(Stored data)
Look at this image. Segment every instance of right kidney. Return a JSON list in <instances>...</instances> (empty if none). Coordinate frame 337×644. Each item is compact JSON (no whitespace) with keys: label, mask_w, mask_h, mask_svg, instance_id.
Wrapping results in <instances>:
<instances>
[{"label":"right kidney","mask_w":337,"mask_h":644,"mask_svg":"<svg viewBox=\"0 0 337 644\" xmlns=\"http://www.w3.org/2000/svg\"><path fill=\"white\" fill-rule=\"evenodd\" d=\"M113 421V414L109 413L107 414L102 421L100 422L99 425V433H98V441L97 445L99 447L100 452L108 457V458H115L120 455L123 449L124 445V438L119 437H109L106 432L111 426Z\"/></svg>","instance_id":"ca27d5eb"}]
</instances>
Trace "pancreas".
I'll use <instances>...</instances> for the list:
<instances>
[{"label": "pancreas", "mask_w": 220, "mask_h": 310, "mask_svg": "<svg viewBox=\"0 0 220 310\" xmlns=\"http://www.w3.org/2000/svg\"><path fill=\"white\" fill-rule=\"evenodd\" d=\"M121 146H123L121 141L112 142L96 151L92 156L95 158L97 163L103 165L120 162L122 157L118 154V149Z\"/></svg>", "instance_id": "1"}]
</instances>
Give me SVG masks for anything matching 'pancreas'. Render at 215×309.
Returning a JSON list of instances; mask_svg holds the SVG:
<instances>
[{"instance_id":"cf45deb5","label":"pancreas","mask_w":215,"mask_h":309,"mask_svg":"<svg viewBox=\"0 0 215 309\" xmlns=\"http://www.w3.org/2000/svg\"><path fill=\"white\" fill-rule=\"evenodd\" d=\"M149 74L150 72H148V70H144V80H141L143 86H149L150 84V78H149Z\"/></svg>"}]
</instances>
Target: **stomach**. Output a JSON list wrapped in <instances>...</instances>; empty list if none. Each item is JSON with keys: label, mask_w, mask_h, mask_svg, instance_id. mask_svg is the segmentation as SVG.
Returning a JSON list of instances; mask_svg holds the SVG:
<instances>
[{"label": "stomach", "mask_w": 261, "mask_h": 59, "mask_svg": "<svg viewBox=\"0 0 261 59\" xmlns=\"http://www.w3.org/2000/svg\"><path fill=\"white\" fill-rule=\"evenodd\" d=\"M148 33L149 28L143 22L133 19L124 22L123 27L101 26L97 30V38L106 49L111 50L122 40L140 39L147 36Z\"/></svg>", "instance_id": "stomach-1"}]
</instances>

■ What to work on
All lines from the one containing "Give me SVG" through the last line of the data must be set down exactly. No other lines belong in the answer.

■ Completed exercise
Give me SVG masks for anything matching 'pancreas'. Render at 215×309.
Returning a JSON list of instances; mask_svg holds the SVG:
<instances>
[{"instance_id":"cf45deb5","label":"pancreas","mask_w":215,"mask_h":309,"mask_svg":"<svg viewBox=\"0 0 215 309\" xmlns=\"http://www.w3.org/2000/svg\"><path fill=\"white\" fill-rule=\"evenodd\" d=\"M149 74L150 72H148V70H144V80H141L143 86H149L150 84V78H149Z\"/></svg>"}]
</instances>
Target: **stomach**. Output a JSON list wrapped in <instances>...</instances>; empty list if none. Each item is JSON with keys: label, mask_w, mask_h, mask_svg, instance_id. mask_svg is the segmentation as SVG.
Returning a JSON list of instances; mask_svg holds the SVG:
<instances>
[{"label": "stomach", "mask_w": 261, "mask_h": 59, "mask_svg": "<svg viewBox=\"0 0 261 59\" xmlns=\"http://www.w3.org/2000/svg\"><path fill=\"white\" fill-rule=\"evenodd\" d=\"M148 33L149 28L143 22L133 19L124 22L123 27L101 26L97 30V38L106 49L111 50L122 40L140 39L147 36Z\"/></svg>", "instance_id": "stomach-1"}]
</instances>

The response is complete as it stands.